Capital allocation: $2.7B capex guided across cells, wafers, polysilicon (via United Solar Holdings in Oman), batteries (20 GWh), inverters, transformers, and electrolysers. This is aggressive. Free cash flow turned negative in FY25 (-$13M) despite $369M operating cash flow — the investment cycle is in full swing. Dividend payout is essentially zero (0.06% yield).
Skin-in-the-Game Score
Exceptional ownership alignment (64%, no pledge, no selling). Dinged for: zero dividend, aggressive capex funded partly by dilution, CEO churn, and complex group structure.
Board Quality
Independence assessment: The board is 50/50 executive-to-independent, meeting SEBI requirements. The audit committee is chaired by R.M. Malla, an ex-banker with 5 other listed board seats, and met 10 times — well above the minimum. NRC is chaired by Richa Goyal, the sole woman director, who sits on 5 other listed boards.

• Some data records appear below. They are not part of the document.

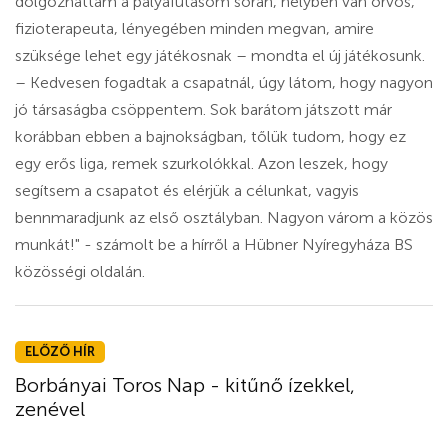
dolgozhattam a pályafutásom során, helyben van orvos,
fizioterapeuta, lényegében minden megvan, amire
szüksége lehet egy játékosnak – mondta el új játékosunk.
– Kedvesen fogadtak a csapatnál, úgy látom, hogy nagyon
jó társaságba csöppentem. Sok barátom játszott már
korábban ebben a bajnokságban, tőlük tudom, hogy ez
egy erős liga, remek szurkolókkal. Azon leszek, hogy
segítsem a csapatot és elérjük a célunkat, vagyis
bennmaradjunk az első osztályban. Nagyon várom a közös
munkát!" - számolt be a hírről a Hübner Nyíregyháza BS
közösségi oldalán.
ELŐZŐ HÍR
Borbányai Toros Nap - kitűnő ízekkel,
zenével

Strengths: High attendance across independent directors (100% for Malla and Goyal). Active audit committee with external internal auditor (Mahajan and Aibara). Independent directors' meeting held separately to evaluate the Chairman. Board evaluation process is in place.
Weaknesses: Only one woman on a board of eight (12.5%). No independent director has deep solar/renewable energy operating experience — skills are generic (financial, risk, governance). The board age profile skews old (75% in the 56-75 bracket). Viren Doshi's 67% attendance stands out as poor for a promoter-director.
Missing expertise: Technology/R&D depth (critical for a company investing in next-gen solar cells, batteries, and electrolysers), and international regulatory expertise (critical given US trade exposure — 123% anti-dumping duty announced April 2026).
The Verdict
Governance Grade
Strongest positives: 64% promoter ownership with zero pledge and zero insider selling since 2015. Exceptional operational execution — 118% revenue growth, first Indian manufacturer to cross 1 GW monthly production. Founder-operator with genuine skin in the game ($6.9B personal stake dwarfs $1.16M annual pay). FII surge from under 1% to 7% validates institutional confidence.
Real concerns: CEO lasted one year before leaving to co-found a startup — management bench depth is untested at this scale. Complex multi-entity group structure (3 listed companies, overlapping directors) creates related-party opacity. $2.7B capex plan across 7+ business verticals is ambitious — capital allocation discipline is the key risk. Near-zero dividend despite record profits suggests shareholder returns are secondary to empire-building. US anti-dumping duties (123% preliminary) threaten the single largest export market.
What would cause an upgrade: Two to three years of disciplined capital allocation with consistent ROCE above 25%. The new CEO Jignesh Rathod establishing credibility over a full annual cycle. Simplification of group structure (e.g., delisting or merging Indosolar/WRT into the parent). Board addition of a genuine solar technology expert and a second woman director.
What would cause a downgrade: Another CEO departure within 12 months. Material related-party transactions benefiting group entities at the parent's expense. Promoter share pledge or significant insider selling. ROCE declining below 20% as capex ramps. Adverse SEBI action on governance or insider trading practices.